Why is Culture So Easy to Ignore?
It’s entirely natural that leaders would be resistant to focusing on organizational culture: They’ve routinely been confused by the conversation and disappointed by unfulfilled promises. Members of the academic community haven’t helped matters any, with their long-standing disagreement over definitions, origins, and approaches; abstract debates on how to best measure organizational culture, develop it, and change it; and less-than- rigorous speculations about its impact on business results, the business community have every right to be confused and cynical about the whole topic.
The concept of organizational culture first appears in the historical record in 431 B.C., when Pericles believed Athens could win the Spartan war through strong, unified teamwork (Clemens, 1986). But it didn’t make a significant appearance in business literature until the early 1980s.
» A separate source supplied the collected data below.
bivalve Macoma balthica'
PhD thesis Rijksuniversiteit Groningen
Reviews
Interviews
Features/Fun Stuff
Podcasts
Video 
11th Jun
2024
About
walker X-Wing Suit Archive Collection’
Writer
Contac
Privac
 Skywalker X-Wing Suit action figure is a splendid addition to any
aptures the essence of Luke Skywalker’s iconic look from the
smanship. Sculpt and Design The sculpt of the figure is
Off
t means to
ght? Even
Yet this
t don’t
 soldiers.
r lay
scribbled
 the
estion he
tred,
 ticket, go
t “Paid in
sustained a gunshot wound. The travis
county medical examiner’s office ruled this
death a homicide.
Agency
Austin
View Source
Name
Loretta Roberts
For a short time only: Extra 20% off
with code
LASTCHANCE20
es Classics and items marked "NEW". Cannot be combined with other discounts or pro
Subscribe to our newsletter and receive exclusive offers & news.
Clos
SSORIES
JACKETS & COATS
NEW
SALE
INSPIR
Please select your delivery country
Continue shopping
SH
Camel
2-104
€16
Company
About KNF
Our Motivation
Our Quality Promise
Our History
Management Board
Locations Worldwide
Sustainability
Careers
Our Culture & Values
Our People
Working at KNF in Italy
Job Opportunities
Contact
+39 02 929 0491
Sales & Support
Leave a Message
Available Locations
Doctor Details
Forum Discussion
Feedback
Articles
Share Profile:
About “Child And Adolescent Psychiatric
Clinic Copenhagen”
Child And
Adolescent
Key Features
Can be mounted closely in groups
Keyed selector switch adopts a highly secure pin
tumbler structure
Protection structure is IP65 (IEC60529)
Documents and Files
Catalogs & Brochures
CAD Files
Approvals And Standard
In Search of Excellence, by Peters and Waterman (1982), presented a strong case that the key to excellent business performance was to be found in the culture of an organization. Unfortunately, problems with their research emerged over time (“Who’s Excellent Now? 1984), and business leaders had a hard time moving these notions from the bookshelf to the shop floor.
Then, enter the academics. Although the business world seemed intrigued with the notion that a business might have a culture (not unlike a society, presumably; (Clark, 1972; Deal & Kennedy, 1982; Ouchi, 1981; Pettigrew, 1973; Sathe, 1983, 1985; Schein, 1985, 1989, 1990), academia failed to deliver a clear or consistent definition with which to work. At one point, there were at least 164 different definitions of culture, many of which would make your eyes roll back. Try: “a set of symbols, ceremonies, and myths that communicate the underlying values and beliefs of an organization to its employees” (Ouchi, 1981, p. 41). Or “a pattern of basic assumptions—invented, discovered, or developed by a given group as it learns to cope with its problems of external adaptations and internal integration” (Schein, 1985, p.9). Interesting perspectives, but hardly compelling to the average manager.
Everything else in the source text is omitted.